La cour cantonale se voit tout d'abord reprocher une violation du droit
d'être entendu de la recourante.

Aux dires de la recourante, la juridiction inférieure n'a pas mentionné dans
sa décision plusieurs moyens de preuve décisifs et, a fortiori, n'en a pas
tenu compte dans son appréciation. Il s'agit du courrier de la recourante du
17 juillet 1987 (pièce no 33), des relevés bancaires de celle-ci pour les
périodes litigieuses (pièces nos 40 à 44) et du courrier "du conseil des
intimés" du 17 février 1998, qui précise que ceux-ci ont versé à la
recourante un montant de 50'000 fr. sur les 110'000 fr. prélevés à la fin
juin 1987, sans mention d'aucun autre versement (pièces intimés nos 47 et
48). La recourante prétend que l'absence de toute référence à ces pièces
viole son droit d'être entendu, puisque les titres en question sont
manifestement pertinents et susceptibles de modifier la décision entreprise
s'ils avaient été examinés, particulièrement eu égard aux doutes exprimés par
l'autorité cantonale.

2.1 Comme aucune violation des règles du droit cantonal de procédure n'est
invoquée en relation avec le grief de violation du droit d'être entendu, le
grief sera examiné exclusivement à la lumière de l'art. 29 al. 2 Cst. (ATF
126 I 15 consid. 2a et les arrêts cités), étant précisé que la jurisprudence
rendue sous l'empire de l'ancienne Constitution demeure applicable (cf. ATF
128 V 272 consid. 5b/bb).

Le droit d'être entendu, tel qu'il est garanti à l'art. 29 al. 2 Cst.,
comprend notamment le droit pour l'intéressé de s'exprimer sur les éléments
pertinents avant qu'une décision ne soit prise touchant sa situation
juridique, de produire des preuves pertinentes, d'obtenir qu'il soit donné
suite à ses offres de preuve pertinentes, de participer à l'administration
des preuves essentielles ou à tout le moins de s'exprimer sur son résultat,
lorsque cela est de nature à influer sur la décision à rendre (ATF 129 II 497
consid. 2.2; 127 I 54 consid. 2b; 126 I 15 consid. 2a/aa).
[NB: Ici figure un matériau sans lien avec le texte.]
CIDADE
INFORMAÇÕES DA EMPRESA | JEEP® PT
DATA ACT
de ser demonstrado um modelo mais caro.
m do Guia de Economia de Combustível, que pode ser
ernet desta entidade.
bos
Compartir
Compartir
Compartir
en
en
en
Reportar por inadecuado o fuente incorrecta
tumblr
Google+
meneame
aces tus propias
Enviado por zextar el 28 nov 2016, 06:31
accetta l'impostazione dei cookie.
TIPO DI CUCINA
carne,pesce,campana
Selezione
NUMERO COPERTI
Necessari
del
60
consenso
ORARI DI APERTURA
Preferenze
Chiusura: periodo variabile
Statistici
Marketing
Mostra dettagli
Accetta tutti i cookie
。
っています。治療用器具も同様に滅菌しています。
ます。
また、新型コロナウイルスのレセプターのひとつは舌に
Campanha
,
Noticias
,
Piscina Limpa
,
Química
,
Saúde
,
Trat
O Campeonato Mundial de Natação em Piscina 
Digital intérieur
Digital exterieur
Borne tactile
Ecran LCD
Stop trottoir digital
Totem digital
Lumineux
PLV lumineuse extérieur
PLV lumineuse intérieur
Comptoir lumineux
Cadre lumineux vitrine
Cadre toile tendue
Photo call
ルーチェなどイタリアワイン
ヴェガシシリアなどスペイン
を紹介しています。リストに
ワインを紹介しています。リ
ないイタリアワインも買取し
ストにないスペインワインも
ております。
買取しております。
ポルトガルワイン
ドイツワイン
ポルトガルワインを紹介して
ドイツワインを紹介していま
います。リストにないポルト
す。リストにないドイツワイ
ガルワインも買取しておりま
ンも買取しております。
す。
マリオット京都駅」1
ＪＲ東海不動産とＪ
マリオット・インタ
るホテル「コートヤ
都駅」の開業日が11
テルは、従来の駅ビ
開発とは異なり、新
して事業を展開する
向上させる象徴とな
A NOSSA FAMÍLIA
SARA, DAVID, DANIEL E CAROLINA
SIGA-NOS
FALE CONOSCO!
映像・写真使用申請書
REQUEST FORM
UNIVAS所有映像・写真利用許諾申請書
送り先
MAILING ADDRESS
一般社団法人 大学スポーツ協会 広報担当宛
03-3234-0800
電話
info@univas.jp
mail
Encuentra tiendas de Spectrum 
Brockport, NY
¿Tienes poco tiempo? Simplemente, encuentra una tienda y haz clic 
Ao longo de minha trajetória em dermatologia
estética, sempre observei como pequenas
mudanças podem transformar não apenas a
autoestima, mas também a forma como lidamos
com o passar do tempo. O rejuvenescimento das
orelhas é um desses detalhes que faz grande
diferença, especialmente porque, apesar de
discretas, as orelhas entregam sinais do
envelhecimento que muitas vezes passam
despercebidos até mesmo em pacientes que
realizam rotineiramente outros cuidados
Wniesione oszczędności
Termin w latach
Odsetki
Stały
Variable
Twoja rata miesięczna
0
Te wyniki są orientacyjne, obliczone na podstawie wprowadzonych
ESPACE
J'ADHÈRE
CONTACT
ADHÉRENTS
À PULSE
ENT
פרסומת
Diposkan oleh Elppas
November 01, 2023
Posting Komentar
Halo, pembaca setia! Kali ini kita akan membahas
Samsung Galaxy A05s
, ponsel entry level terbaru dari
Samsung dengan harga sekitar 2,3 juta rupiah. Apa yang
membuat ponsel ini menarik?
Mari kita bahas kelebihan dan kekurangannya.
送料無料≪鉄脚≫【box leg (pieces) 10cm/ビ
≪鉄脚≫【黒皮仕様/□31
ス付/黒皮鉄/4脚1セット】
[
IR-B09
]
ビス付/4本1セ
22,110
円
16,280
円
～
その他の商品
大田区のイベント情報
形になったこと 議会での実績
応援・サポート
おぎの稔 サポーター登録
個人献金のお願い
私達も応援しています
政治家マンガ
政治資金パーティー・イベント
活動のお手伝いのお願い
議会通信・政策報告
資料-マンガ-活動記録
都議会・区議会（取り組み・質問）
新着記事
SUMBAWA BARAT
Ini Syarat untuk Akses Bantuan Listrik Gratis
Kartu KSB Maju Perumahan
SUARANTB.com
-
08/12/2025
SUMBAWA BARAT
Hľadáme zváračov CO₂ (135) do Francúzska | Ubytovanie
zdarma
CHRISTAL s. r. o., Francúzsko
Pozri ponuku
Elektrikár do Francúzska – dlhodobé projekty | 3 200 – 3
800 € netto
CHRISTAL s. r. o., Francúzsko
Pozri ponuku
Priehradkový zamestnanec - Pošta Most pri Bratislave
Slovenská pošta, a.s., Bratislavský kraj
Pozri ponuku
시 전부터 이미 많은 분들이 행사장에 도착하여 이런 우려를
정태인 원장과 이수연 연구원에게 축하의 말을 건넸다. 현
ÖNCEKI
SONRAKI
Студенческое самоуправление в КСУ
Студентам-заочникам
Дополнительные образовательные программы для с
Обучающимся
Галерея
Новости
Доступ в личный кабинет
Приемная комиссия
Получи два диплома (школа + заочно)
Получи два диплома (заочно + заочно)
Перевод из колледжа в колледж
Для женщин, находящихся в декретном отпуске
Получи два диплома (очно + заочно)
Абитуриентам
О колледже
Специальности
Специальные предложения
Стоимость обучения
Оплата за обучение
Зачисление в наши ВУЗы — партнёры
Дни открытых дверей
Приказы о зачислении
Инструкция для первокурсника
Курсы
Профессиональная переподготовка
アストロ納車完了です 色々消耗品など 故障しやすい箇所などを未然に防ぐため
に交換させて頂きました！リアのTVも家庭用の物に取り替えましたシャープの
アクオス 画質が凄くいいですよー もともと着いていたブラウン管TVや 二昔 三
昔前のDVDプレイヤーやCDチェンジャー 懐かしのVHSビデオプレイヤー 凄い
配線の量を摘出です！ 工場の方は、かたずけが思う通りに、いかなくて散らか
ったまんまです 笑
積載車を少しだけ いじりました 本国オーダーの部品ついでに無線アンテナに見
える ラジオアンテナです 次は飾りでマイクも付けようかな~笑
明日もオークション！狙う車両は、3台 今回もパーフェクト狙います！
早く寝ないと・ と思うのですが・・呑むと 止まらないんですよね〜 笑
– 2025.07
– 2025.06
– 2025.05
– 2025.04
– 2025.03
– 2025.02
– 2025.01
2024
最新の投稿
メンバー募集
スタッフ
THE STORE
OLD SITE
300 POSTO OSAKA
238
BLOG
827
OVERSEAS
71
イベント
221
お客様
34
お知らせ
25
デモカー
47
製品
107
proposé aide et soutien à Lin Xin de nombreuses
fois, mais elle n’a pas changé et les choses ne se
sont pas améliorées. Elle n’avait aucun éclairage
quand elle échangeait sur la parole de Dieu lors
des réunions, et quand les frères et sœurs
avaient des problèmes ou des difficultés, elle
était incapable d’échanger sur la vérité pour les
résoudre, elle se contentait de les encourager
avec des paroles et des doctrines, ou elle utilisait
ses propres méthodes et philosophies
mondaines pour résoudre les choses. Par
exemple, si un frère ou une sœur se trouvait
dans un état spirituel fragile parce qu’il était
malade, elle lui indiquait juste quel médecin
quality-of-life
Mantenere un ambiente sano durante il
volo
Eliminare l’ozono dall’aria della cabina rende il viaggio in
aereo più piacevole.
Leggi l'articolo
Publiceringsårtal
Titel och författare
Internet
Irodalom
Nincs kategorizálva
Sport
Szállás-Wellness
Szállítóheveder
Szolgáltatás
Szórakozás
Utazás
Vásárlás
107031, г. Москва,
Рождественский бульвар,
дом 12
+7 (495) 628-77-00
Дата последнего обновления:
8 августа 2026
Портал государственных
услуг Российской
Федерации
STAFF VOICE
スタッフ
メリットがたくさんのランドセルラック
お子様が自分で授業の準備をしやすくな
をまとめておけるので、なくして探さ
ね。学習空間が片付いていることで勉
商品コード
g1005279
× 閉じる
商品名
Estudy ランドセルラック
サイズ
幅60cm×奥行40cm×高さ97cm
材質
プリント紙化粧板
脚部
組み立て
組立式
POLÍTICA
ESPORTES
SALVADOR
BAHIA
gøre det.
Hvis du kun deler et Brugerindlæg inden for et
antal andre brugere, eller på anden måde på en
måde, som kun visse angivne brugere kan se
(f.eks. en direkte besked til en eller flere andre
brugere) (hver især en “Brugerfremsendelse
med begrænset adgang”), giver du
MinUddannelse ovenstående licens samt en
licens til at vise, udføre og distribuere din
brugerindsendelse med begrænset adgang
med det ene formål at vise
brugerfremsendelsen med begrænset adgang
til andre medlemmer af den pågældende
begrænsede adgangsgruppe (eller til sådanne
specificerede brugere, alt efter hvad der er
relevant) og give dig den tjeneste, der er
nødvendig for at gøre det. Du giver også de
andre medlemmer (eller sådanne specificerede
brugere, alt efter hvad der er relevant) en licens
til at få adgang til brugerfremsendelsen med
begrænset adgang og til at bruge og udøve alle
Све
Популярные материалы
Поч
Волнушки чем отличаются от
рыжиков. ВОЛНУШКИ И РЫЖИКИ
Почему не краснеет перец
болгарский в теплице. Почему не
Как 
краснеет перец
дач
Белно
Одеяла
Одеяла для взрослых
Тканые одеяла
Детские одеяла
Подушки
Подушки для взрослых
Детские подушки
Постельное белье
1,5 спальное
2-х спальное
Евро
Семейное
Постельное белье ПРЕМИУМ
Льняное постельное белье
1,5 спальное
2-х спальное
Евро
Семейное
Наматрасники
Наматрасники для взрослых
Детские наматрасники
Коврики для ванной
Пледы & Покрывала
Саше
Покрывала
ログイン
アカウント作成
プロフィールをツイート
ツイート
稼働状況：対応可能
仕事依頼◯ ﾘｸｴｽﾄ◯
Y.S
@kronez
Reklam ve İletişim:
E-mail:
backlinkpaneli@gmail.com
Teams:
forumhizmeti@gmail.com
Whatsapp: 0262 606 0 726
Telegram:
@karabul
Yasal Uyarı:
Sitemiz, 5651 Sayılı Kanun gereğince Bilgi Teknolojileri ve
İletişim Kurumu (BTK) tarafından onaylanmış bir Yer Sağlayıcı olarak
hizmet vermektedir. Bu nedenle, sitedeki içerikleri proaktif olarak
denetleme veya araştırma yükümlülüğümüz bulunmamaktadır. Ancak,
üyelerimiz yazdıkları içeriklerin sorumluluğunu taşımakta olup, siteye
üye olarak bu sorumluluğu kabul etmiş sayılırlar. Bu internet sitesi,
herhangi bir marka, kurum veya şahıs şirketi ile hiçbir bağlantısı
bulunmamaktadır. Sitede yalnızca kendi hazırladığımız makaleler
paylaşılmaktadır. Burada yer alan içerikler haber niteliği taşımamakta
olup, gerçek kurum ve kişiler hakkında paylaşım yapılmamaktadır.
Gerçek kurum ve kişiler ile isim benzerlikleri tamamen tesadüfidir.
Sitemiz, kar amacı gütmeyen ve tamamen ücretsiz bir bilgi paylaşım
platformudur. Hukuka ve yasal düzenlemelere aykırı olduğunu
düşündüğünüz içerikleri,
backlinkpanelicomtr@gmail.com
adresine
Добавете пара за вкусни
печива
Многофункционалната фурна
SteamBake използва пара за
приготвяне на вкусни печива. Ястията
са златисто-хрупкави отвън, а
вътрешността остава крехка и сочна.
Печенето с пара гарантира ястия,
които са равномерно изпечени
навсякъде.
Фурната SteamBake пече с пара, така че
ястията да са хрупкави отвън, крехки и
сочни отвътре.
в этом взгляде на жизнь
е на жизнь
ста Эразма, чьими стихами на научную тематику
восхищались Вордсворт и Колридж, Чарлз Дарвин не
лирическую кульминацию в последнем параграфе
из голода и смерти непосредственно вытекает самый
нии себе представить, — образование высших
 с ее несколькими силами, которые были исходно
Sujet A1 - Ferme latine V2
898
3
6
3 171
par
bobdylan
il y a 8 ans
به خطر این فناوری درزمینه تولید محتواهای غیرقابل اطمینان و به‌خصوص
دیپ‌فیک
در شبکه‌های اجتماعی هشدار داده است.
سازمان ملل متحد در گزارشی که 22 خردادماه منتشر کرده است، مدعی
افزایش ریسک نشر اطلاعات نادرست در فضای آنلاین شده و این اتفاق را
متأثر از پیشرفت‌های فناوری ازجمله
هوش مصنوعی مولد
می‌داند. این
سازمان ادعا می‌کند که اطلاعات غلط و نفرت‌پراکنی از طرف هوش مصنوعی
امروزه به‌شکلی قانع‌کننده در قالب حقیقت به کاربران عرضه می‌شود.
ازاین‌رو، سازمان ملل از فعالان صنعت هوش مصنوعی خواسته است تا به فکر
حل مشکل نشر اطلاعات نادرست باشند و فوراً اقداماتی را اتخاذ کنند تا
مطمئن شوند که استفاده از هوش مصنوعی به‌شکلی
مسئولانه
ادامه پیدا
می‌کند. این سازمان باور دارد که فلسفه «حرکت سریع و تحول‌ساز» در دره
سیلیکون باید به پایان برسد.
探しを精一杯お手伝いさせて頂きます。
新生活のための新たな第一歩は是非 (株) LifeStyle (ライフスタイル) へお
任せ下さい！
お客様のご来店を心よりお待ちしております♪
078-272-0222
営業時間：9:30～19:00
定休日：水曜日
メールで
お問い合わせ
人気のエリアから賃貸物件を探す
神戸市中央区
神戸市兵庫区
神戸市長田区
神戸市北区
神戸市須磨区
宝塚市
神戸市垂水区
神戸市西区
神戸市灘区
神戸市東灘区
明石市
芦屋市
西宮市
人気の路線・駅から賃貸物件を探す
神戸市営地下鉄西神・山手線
La jurisprudence a déduit du droit d'être entendu le devoir pour l'autorité
de motiver sa décision, afin que le destinataire puisse la comprendre,
l'attaquer utilement s'il y a lieu et que l'autorité de recours puisse
exercer son contrôle (ATF 129 I 232 consid. 3.2). Il suffit cependant que le
juge mentionne, au moins brièvement, les motifs qui l'ont guidé et sur
lesquels il a fondé sa décision, de manière à ce que l'intéressé puisse se
rendre compte de la portée de celle-ci et l'attaquer en connaissance de cause
(ATF 125 II 369 consid. 2c; 123 I 31 consid. 2c). L'autorité n'a pas
l'obligation d'exposer et de discuter tous les faits, moyens de preuve et
griefs invoqués par les parties, mais elle peut au contraire se limiter à
ceux qui, sans arbitraire, lui apparaissent pertinents (ATF 126 I 97 consid.
2b et les arrêts cités). Savoir si la motivation présentée est convaincante
est une question distincte de celle du droit à une décision motivée. Dès lors
que l'on peut discerner les motifs qui ont guidé la décision des juges, le
droit à une décision motivée est respecté, même si la motivation présentée
est erronée.

2.2 En l'occurrence, s'agissant des deux titres litigieux produits par
les intimés - celui manuscrit du 2 juillet 1987 et celui dactylographié des
3-4 juillet 1987 -, la cour cantonale a constaté, d'une part, la présence du
document confirmant la réception d'une somme de 50'000 fr. les 3-4 juillet
1987 et, d'autre part, l'existence de certains indices susceptibles de
considérer cette lettre comme la simple confirmation du versement concerné
par la précédente quittance du 2 juillet 1987. Elle a toutefois arrêté que
les indices en question ne permettaient pas d'écarter de manière certaine
l'existence de deux versements successifs de 50'000 fr., le 2 juillet, puis
les 3-4 juillet. Ainsi, elle s'en est remise à la présomption attachée au
titre dactylographié et a retenu que le second versement a effectivement eu
lieu. Elle a précisé que les éléments, dont s'est prévalu la recourante pour
démontrer qu'elle n'a réellement pas reçu la somme de 50'000 fr. visée dans
le titre en question, n'apparaissaient pas déterminants et ne la
convainquaient en tout cas pas que ce document avait pour but de confirmer le
versement du 2 juillet précédent. L'instance cantonale a même ajouté que la
situation aurait été sans doute différente si le document des 3-4 juillet
1987 était plus précis et faisait expressément référence à un paiement
antérieur, voire si un décompte précis des versements avait été rapidement
établi et non contesté. Elle a enfin relevé l'attitude peu cohérente de la
recourante dans la contestation des versements reçus, dès lors qu'elle a dans
un premier temps nié la valeur probante des deux quittances de 25'000 fr.,
avant de se raviser une fois ces titres avérés parfaitement authentiques.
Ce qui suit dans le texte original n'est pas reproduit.